Artificial Intelligence 11 min read

How Contextual Retrieval Slashes RAG Failures by Up to 67% and Cuts Costs

Anthropic’s Contextual Retrieval augments traditional RAG with contextual embeddings and BM25, reducing retrieval failure rates by 49% (up to 67% with reranking), improving accuracy across domains, and lowering latency and cost through Claude’s prompt‑caching feature.

Baobao Algorithm Notes

Oct 17, 2024

How Contextual Retrieval Slashes RAG Failures by Up to 67% and Cuts Costs

What Is Contextual Retrieval?

Anthropic introduced a method called Contextual Retrieval that enhances the retrieval step in Retrieval‑Augmented Generation (RAG). It combines two sub‑techniques— Contextual Embeddings and Contextual BM25 —to provide richer, chunk‑specific context before indexing.

Why Traditional RAG Falls Short

Standard RAG splits documents into small chunks, embeds them, and stores the vectors in a similarity‑search database. When a chunk lacks sufficient surrounding information, the system may retrieve irrelevant or ambiguous results, especially for queries that require precise identifiers (e.g., financial filings). This loss of context often leads to retrieval failures.

How Contextual Retrieval Works

Before creating embeddings or BM25 indexes, each chunk is prefixed with a concise, automatically generated description that situates the chunk within the whole document. This description is produced by prompting Claude (or a similar LLM) with the full document and the target chunk.

original_chunk = "The company's revenue grew by 3% over the previous quarter."
contextualized_chunk = "This chunk is from an SEC filing on ACME Corp's performance in Q2 2023; the previous quarter's revenue was $314 million. The company's revenue grew by 3% over the previous quarter."

The generated context typically contains 50‑100 tokens and is attached to the chunk before both the embedding and BM25 indexing stages.

Implementation Details

The prompt used with Claude 3 Haiku follows this template:

<document> {{WHOLE_DOCUMENT}} </document>
Here is the chunk we want to situate within the whole document:
<chunk> {{CHUNK_CONTENT}} </chunk>
Please give a short, succinct context to situate this chunk within the overall document for the purposes of improving search retrieval of the chunk. Answer only with the succinct context and nothing else.

The resulting context is stored alongside the chunk in both the vector store and the BM25 index.

Performance Gains

Contextual Embeddings alone reduce the top‑20 retrieval‑failure rate by 35% (5.7% → 3.7%).

Combining Contextual Embeddings with Contextual BM25 cuts the failure rate by 49% (5.7% → 2.9%).

Adding a reranking step on top of the combined approach further lowers the failure rate to 67% (5.7% → 1.9%).

Experiments across codebases, novels, arXiv papers, and scientific articles confirm these improvements. The best embedding providers were Voyage and Gemini Text‑004, and using the top 20 chunks (instead of top 10 or 5) yielded the strongest results.

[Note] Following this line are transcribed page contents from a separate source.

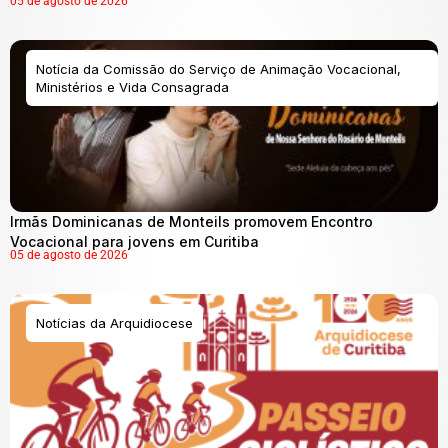
05 de agosto de 2026
Notícia da Comissão do Serviço de Animação Vocacional,
Ministérios e Vida Consagrada
Irmãs Dominicanas de Monteils promovem Encontro
Vocacional para jovens em Curitiba
05 de agosto de 2026
Notícias da Arquidiocese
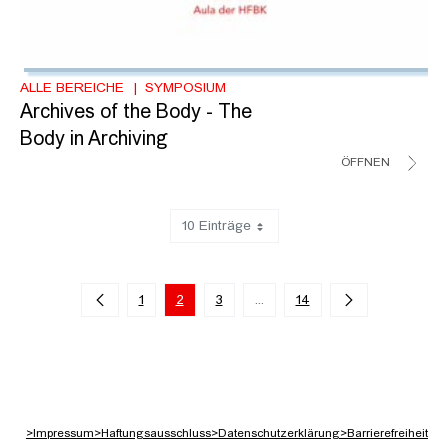
ALLE BEREICHE
SYMPOSIUM
Archives of the Body - The
Body in Archiving
ÖFFNEN
10 Einträge
Zeige 11 bis 20 von 131 Einträgen.
1
2
3
...
14
Zwischenseiten Navigieren mi
>
Impressum
>
Haftungsausschluss
>
Datenschutzerklärung
>
Barrierefreiheit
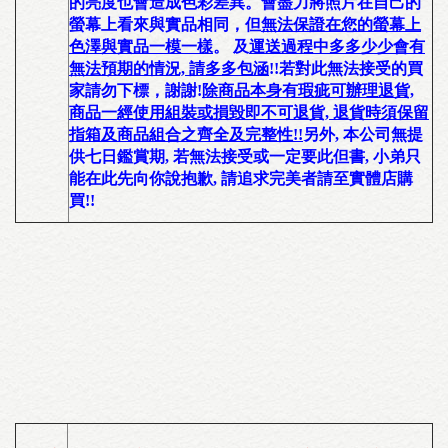
的亮度也會造成色彩差異。會盡力將照片在自己的
螢幕上看來與實品相同，
但
無法保證在您的螢幕上
色澤與實品一模一樣
。 及
運送過程中多多少少會有
無法預期的情況, 請多多包涵
!!
若對此無法接受的買
家請勿下標，謝謝!
除商品本身有瑕疵可辦理退貨,
商品一經使用組裝或損毀即不可退貨, 退貨時須保留
指箱及商品組合之齊全及完整性!!
另外,
本公司無提
供七日鑑賞期
, 若無法接受或一定要此但書, 小弟只
能在此先向你說抱歉, 請追求完美者請至實體店購
買!!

Reranking for Further Improvement

Reranking filters the initial set of retrieved chunks (e.g., top 150) by scoring each chunk together with the user query using a dedicated reranker model. The top K (commonly 20) chunks are then passed to the LLM, reducing latency and cost because the model processes fewer, more relevant pieces of text.

Cost‑Effective Prompt Caching

Claude’s prompt‑caching feature allows the generated contextual snippets to be cached once per document, avoiding repeated API calls. For an 800‑token chunk, an 8k‑token document, and a 50‑token context instruction, the cost drops to roughly $1.02 per million document tokens.